“It is so essentially human, this desire to locate our important mental data outside of ourselves.” — Alyssa Pelish, “Safety in Objects”
I have always been anxious over heirlooms. Having already lost the Kodachrome portraits to my uncle, I’m afraid I will be cheated out of a wedding dress or a latke recipe. As progeny of recent immigrants, I can’t help but lament the lack of history in our things. I envy my peers whose family tree diagrams bleed off the edges of the page, whose estates date back through wars and revolutions, filled with the stories of a bloodline. How am I supposed to know my past without the records?

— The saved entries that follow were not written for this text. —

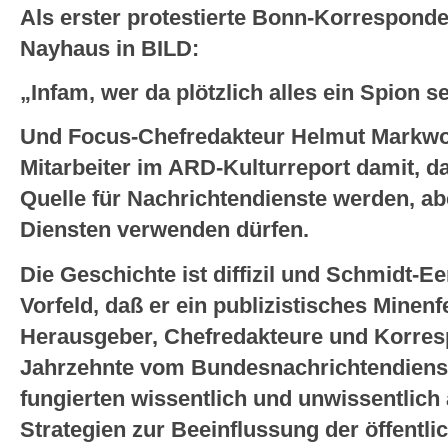
Als erster protestierte Bonn-Korrespond
Nayhaus in BILD:
„Infam, wer da plötzlich alles ein Spion se
Und Focus-Chefredakteur Helmut Markwort
Mitarbeiter im ARD-Kulturreport damit, da
Quelle für Nachrichtendienste werden, ab
Diensten verwenden dürfen.
Die Geschichte ist diffizil und Schmidt-
Vorfeld, daß er ein publizistisches Minenfe
Herausgeber, Chefredakteure und Korres
Jahrzehnte vom Bundesnachrichtendienst
fungierten wissentlich und unwissentlich a
Strategien zur Beeinflussung der öffentl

In this era, it feels like a day cannot pass without photographic documentation on Facebook, spontaneous revelations tweeted, and salacious courtship texted. Despite all this, inboxes disappear and hard drives crash. It may be rooted in nostalgia, but there’s something deeply unnerving to me about the fact that I will not have shoeboxes of Polaroids on the top shelf of the closet for my children to rummage through, but instead dusty discs full of data in obsolete formats. I’m having a hard time believing that I will remember anything without the tangible. Thus, when I read Alyssa Pelish’s piece over on 3 Quarks Daily, who takes our reliance on the souvenir from Proust to Blade Runner to the iPad, I am tempted to print it out, glue it into my notebook, and save it as best I know how.